How much is one ounce of gold worth? ›

Live Gold Spot Price
Live Gold Spot PriceGold Spot Price Today
Gold Price per Gram$75.89£60.59
Gold Price per Kilo$75,892£60,593
Gold Price per Ounce$2,360.51£1,884.65
10 May 2024, 14:00:00 (GMT-07:00)

How much gold should I own? ›

Most experts recommend limiting your gold investment to 10% or less of your overall portfolio. The range between 1% and 10%, however, will often vary based on your age and overall investor profile.

Do wealthy people buy gold? ›

Gold in Rich Investors' Portfolios

Real estate consultancy Knight Frank surveys wealthy individuals every year, to understand where they're investing in the current market. It turns out the average ultra-high net worth individual (UHNWI) with a net worth over $30 million does own a little gold.

What is the best place to buy gold? ›

Best Online Gold Dealers for May 2024
  • Best Overall: APMEX (American Precious Metals Exchange)
  • Best Customer Experience: JM Bullion.
  • Best for Gold Coins: BGASC.
  • Best for Buybacks: Money Metals Exchange.
  • Best Low-Price Option: SD Bullion.
  • Best Reputation: Golden Eagle Coins.

How to buy gold for beginners? ›

How Do Beginners Buy Gold? Mutual funds and ETFs are probably the smartest options for beginners. Each share of these securities represents a fixed amount of gold, and you can easily buy or sell these funds in your brokerage account or retirement account.

Is buying actual gold a good investment? ›

Unlike stocks and many other investments, it generally won't deliver much in short-term returns. Instead, it's better used as a long-term investment — one that can store your wealth and potentially grow it over a period of many years. "Physical gold is a mid- to long-term investment," Ebkarian says.

Is it really smart to buy gold? ›

Throughout history, gold has been seen as a special and valuable commodity.
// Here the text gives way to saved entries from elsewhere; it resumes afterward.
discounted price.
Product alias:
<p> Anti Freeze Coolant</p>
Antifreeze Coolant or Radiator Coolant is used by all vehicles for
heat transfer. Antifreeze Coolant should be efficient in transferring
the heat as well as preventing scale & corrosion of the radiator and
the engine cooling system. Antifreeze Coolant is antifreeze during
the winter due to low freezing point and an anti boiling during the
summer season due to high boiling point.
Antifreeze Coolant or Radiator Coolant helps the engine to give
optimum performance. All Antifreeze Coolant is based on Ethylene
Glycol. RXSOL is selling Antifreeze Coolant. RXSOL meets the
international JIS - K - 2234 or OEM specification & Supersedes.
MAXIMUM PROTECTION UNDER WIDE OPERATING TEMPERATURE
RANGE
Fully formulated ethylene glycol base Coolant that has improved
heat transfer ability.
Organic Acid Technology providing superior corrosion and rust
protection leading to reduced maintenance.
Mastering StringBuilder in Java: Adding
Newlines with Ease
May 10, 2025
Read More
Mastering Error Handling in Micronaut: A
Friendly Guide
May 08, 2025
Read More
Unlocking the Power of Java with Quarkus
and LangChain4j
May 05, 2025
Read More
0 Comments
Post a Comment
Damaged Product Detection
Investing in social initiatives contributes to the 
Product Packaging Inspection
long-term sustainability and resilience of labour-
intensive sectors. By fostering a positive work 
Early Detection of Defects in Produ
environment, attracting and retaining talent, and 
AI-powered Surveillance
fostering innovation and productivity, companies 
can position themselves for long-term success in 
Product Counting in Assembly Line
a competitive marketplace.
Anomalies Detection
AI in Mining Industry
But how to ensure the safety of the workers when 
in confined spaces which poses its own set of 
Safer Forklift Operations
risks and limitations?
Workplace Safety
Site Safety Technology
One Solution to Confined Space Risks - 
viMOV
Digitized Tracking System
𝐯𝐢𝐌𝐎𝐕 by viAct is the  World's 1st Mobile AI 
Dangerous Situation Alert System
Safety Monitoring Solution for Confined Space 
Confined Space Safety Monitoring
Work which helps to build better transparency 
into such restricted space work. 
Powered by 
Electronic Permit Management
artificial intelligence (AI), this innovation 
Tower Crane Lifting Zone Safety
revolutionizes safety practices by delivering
Today, owning gold can act as a hedge against inflation and deflation alike, as well as a good portfolio diversifier. As a global store of value, gold can also provide financial cover during geopolitical and macroeconomic uncertainty.

Is it worth it buying gold? ›

Gold is a popular investment when inflation is high. That's because the precious metal is seen as a relatively price-stable, safe-haven asset when the cost of consumer goods and services rise, and purchasing power subsequently falls.

Is it better to buy 1 oz gold bar or coin? ›

Because of the design and the manufacturing costs to mint the coins, gold coins carry a slightly higher premium compared to their same unit size as gold bars. Therefore from an investment perspective, buying gold coins means that you will get less gold for what you pay.